Port-Louis allait clore les années 1960 en tant que témoin privilégié de l’élévation du pays au statut d’Etat souverain et indépendant. Assez ironiquement, Port-Louis, à l’exception de la circonscription No 4 Port-Louis Nord/Montagne Longue, avait voté massivement contre l’indépendance aux élections générales d’août 1967. Toutefois la circonscription No 4 (avec d’autres circonscriptions marginales telles Vacoas-Floréal) pesa de tout son poids dans la balance pour faire le Parti de l’Indépendance rafler la majorité de sièges aux générales de 1967. SSR fut toujours reconnaissant à la circonscription No 4 pour cet apport décisif à la victoire du Parti de l’Indépendance.
En 1969, SSR fit une confidence à l’un des candidats victorieux de la No 4 aux élections générales de 1967, en l’occurrence Raouf Bundhun.

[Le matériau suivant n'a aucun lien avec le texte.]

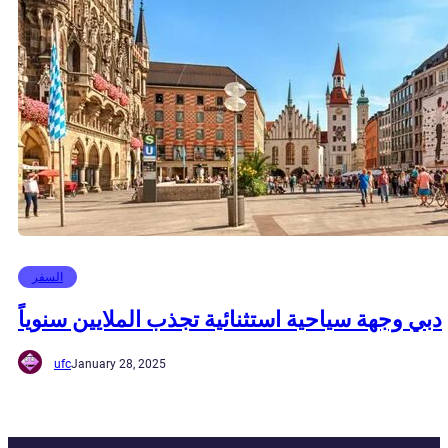
السفر
دبي وجهة سياحية استثنائية تجذب الملايين سنوياً
ufc
January 28, 2025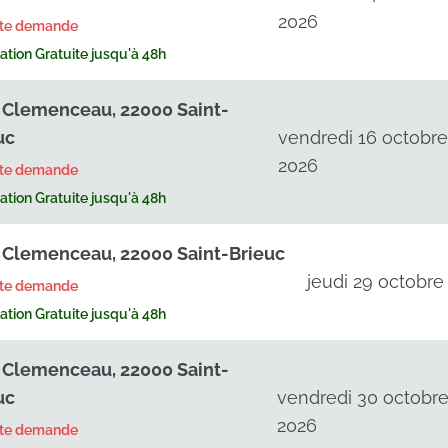
2026
rte demande
tion Gratuite jusqu'à 48h
 Clemenceau, 22000 Saint-
uc
vendredi 16 octobr
2026
rte demande
tion Gratuite jusqu'à 48h
 Clemenceau, 22000 Saint-Brieuc
jeudi 29 octobre
rte demande
tion Gratuite jusqu'à 48h
 Clemenceau, 22000 Saint-
uc
vendredi 30 octobr
2026
rte demande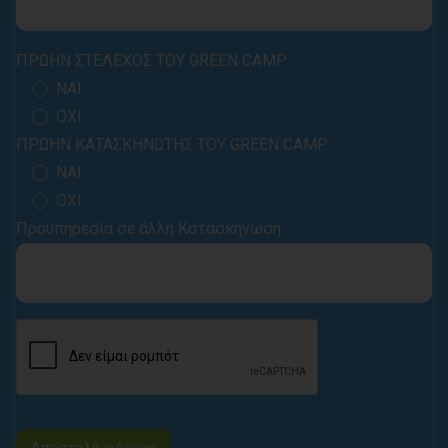
ΠΡΩΗΝ ΣΤΕΛΕΧΟΣ ΤΟΥ GREEN CAMP
ΝΑΙ
ΟΧΙ
ΠΡΩΗΝ ΚΑΤΑΣΚΗΝΩΤΗΣ ΤΟΥ GREEN CAMP
ΝΑΙ
ΟΧΙ
Προϋπηρεσία σε άλλη Κατασκήνωση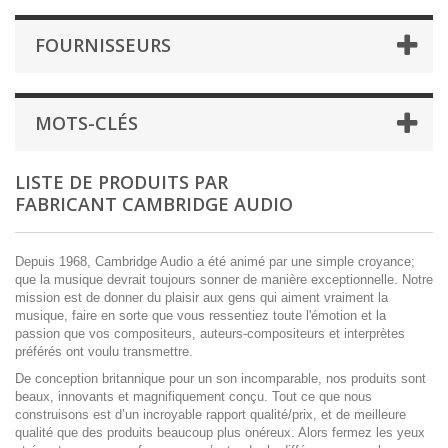
FOURNISSEURS
MOTS-CLÉS
LISTE DE PRODUITS PAR
FABRICANT CAMBRIDGE AUDIO
Depuis 1968, Cambridge Audio a été animé par une simple croyance;
que la musique devrait toujours sonner de manière exceptionnelle. Notre
mission est de donner du plaisir aux gens qui aiment vraiment la
musique, faire en sorte que vous ressentiez toute l'émotion et la
passion que vos compositeurs, auteurs-compositeurs et interprètes
préférés ont voulu transmettre.
De conception britannique pour un son incomparable, nos produits sont
beaux, innovants et magnifiquement conçu. Tout ce que nous
construisons est d’un incroyable rapport qualité/prix, et de meilleure
qualité que des produits beaucoup plus onéreux. Alors fermez les yeux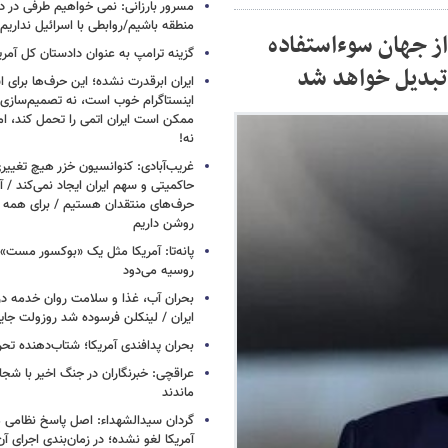
مسرور بارزانی: نمی خواهیم طرفی در د
منطقه باشیم/روابطی با اسرائیل نداریم
 ۴۷ سال است که از جهان سوءاستفاده
گزینه ترامپ به عنوان دادستان کل آمری
 تبدیل خواهد شد
ایران ابرقدرت نشده؛ این حرف‌ها برای 
اینستاگرام خوب است، نه تصمیم‌سازی/
ممکن است ایران اتمی را تحمل کند، اما
نه!
غریب‌آبادی: کنوانسیون خزر هیچ تغییر
حاکمیتی و سهم ایران ایجاد نمی‌کند / 
حرف‌های منتقدان هستیم / برای همه ا
روشن داریم
پانه‌تا: آمریکا مثل یک «بوکسور مست» 
روسیه می‌دود
بحران آب، غذا و سلامت روان خدمه در 
ایران / لینکلن فرسوده شد روزولت جا
بحران پدافندی آمریکا؛ شتاب‌دهنده تح
عراقچی: خبرنگاران در جنگ اخیر با شجا
ماندند
گردان سیدالشهداء: اصل پاسخ نظامی م
آمریکا لغو نشده؛ در زمان‌بندی اجرای 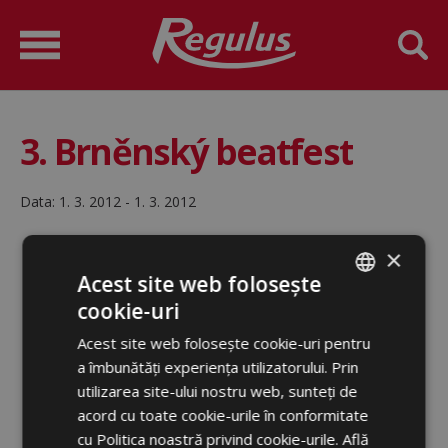
3. Brněnský beatfest
Data:
1. 3. 2012 - 1. 3. 2012
×
Acest site web folosește
cookie-uri
ROMANIAN
Acest site web folosește cookie-uri pentru
ENGLISH
a îmbunătăți experiența utilizatorului. Prin
utilizarea site-ului nostru web, sunteți de
acord cu toate cookie-urile în conformitate
cu Politica noastră privind cookie-urile.
Află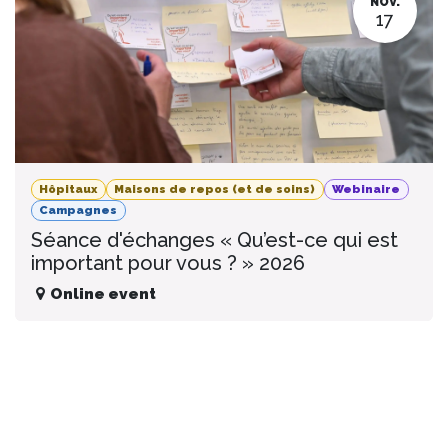
NOV.
17
Hôpitaux
Maisons de repos (et de soins)
Webinaire
Campagnes
Séance d'échanges « Qu’est-ce qui est
important pour vous ? » 2026
Online event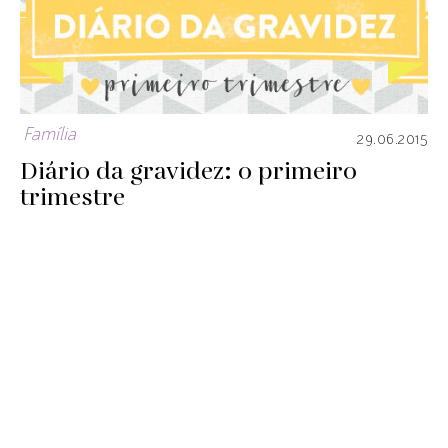
Família
29.06.2015
Diário da gravidez: o primeiro
trimestre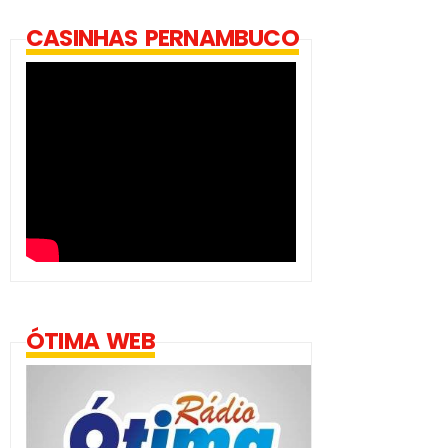
CASINHAS PERNAMBUCO
ÓTIMA WEB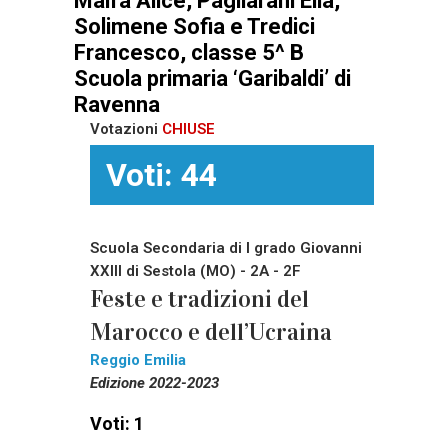
Malfa Alice, Pagliarani Elia,
Solimene Sofia e Tredici
Francesco, classe 5^ B
Scuola primaria ‘Garibaldi’
di
Ravenna
Votazioni
CHIUSE
Voti: 44
Scuola Secondaria di I grado Giovanni
XXIII di Sestola (MO) - 2A - 2F
Feste e tradizioni del
Marocco e dell’Ucraina
Reggio Emilia
Edizione 2022-2023
Voti: 1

Nous révélons dans quelle circonstance ces confidences fut faite: «Bien plus tard, en avril 1969, lors d’une visite à Londres, Raouf est invité par Kher Jagatsingh à prendre un repas à l’hôtel Strand Palace où logeait Sir Seewoosagur Ramgoolam.
Dayendranath Burrenchobay était en compagnie de SSR. Alors que Raouf et Kher Jagatsingh prenaient leur déjeuner dans la chambre d’hôtel de SSR, ce dernier fait ces confidences à haute voix à Raouf :
‘To koné Raouf, sa No 4 là, ti avoy twa pou alle mort sa! Se grass a to viktwar laba ki nou finn gayn
lindépendans.» (1)
La prestation de serment après les élections générales de 1967
Après la victoire électorale du Parti de l’Indépendance aux élections générales d’août 1967, l’étape suivante fut la prestation de serment des députés qui eut «lieu dans le nouveau bâtiment flambant neuf de l’Assemblée nationale qui a été également inauguré lors de cette occasion»(Idem), suivi de l’élection du Speaker et du Deputy Speaker, respectivement Harilal Vaghjee et Raymond Rault. Les nouveaux membres de l’Assemblée nationale se rendirent ensuite à la salle du Trône pour écouter le discours du Trône (discours-programme) «qui devait être prononcé par Sir John Shaw Rennie, qui était devenu entre-temps Gouverneur-général.» (Idem)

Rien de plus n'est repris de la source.